Sungguh ironis. Ada suatu kenyataan yang menunjukkan fenomena lain. Ada salah satu LPMP yang SMS pada saya bahwa IHT tidak jadi dilaksanakan karena menunggu undangan Diklat EDS bulan April 2011 di Jakarta. Ada salah satu LPMP yang seusai TOT EDS di awal tahun 2011 ini kembali nyaris tidak mengadakan aksi apa-apa. Tidak ada upaya untuk mengadakan deseminasi pada jam-jam kantor. Ironisnya justru pada jam-jam kantor sebelum DIPA turun kantor terasa sepi laksana kantor di Jepang yang kena tsunami. Ada kemungkinan tidak semua LPMP seperti itu. Namun renungan diri membawa pada suatu pertanyaan, apanya yang salah ? Apakah laporan abal-abal yang salah ? Namun, kalau boleh berpendapat sebenarnya sebaiknya diakhir TOT EDS & MSPD di awal tahun ini untuk semua klaster diakhiri dengan penyusunan rencana aksi deseminasi EDS & MSPD. Dari skala waktu untuk membahas hal itu masih sangat-sangat memungkinkan dilaksanakan di hari ke lima. Dari skala kesibukan personel LPMP untuk melaksanakan deseminasi, masih sangat-sangat memungkinkan dilaksanakan karena diawal tahun 2011 ini sebagian besar LPMP belum mempunyai kegiatan yang padat. Dari skala kemungkinan untuk terlaksana, masih sangat-sangat memungkinkan karena rencana aksi deseminasi EDS & MSPD merupakan rangkaian kelanjutan yang tidak terpisahkan dengan TOT EDS & MSPD. Namun nasi sudah menjadi bubur. TOT EDS & MSPD diawal tahun 2011 sudah usai dengan masih menyisakan kekhawatiran pak Gito tentang kesuksesan di tahun 2011.

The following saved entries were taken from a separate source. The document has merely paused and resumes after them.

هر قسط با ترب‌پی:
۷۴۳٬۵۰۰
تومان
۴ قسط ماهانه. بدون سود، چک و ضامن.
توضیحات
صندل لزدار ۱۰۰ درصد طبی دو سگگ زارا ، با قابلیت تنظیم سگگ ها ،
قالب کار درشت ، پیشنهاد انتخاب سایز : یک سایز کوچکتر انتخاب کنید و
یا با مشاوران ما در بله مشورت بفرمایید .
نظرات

Apa yang harus dilakukan oleh LPMP ? Bahasa klasiknya dapat dipastikan bahwa jawabannya adalah ICB.
Namun dibalik itu yang penting adalah membangun semangat korps atau membangun Jiwa Korsa LPMP yang merupakan bagian dari Badan PSDMP & PMP. Kalau boleh merujuk Rapl Linton dalam bukunya The Study of Man mengatakan bahwa jiwa korsa adalah semangat keakraban dalam korps atau Crops Geest. Jiwa korsa adalah kesadaran korps, perasaan kesatuan, perasaan ke-kitaan, suatu kecintaan terhadap organisasi. Sedangkan Staplekamps Jr. Le Luit der Aat dalam tulisannya yang berjudul Corps Geest (De Militaire Spectator; 1952) mengemukakan bahwa pengertian jiwa korsa terdiri dari faktor-faktor: (1) Rasa hormat, (2) Kesetiaan, (3) Kesadaran, (4) Tidak mementingkan diri sendiri.

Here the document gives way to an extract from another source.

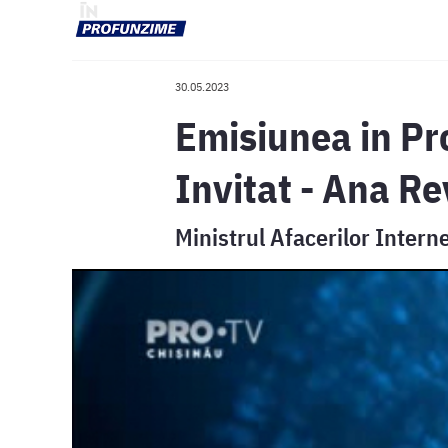
30.05.2023
Emisiunea in Pr
Invitat - Ana R
Ministrul Afacerilor Intern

Untuk membangun jiwa korsa tersebut perlu dilaksanakan awareness yang merujuk pada pernyataan Kepala Pusat yang menyatakan bahwa berdirinya badan mempunyai nuansa politis, untuk itu harus dapat menunjukkan kinerja yang baik, kalau tidak maka kemungkinan akan bubar . Berdirinya badan memberikan rahmad bagi LPMP. Eksistensi LPMP semakin nyata.
Ukuran kinerja badan salah satu ukurannya adalah implementasi penjaminan mutu pendidikan yang menggunakan instrumen EDS. Garda terdepan untuk kegiatan ini adalah insan-insan LPMP. Untuk itu tidak terlalu berlebihan selaku rekan sekerja saya berharap setelah membaca renungan ini bagi LPMP-LPMP yang belum melaksanakan ICB atau deseminasi EDS & MSPD sesegera mungkin untuk melaksanakan sehingga akan mengubah dari trainer kelas abal-abal menjadi trainer yang tidak jauh dengan kelas “Mardjuki”.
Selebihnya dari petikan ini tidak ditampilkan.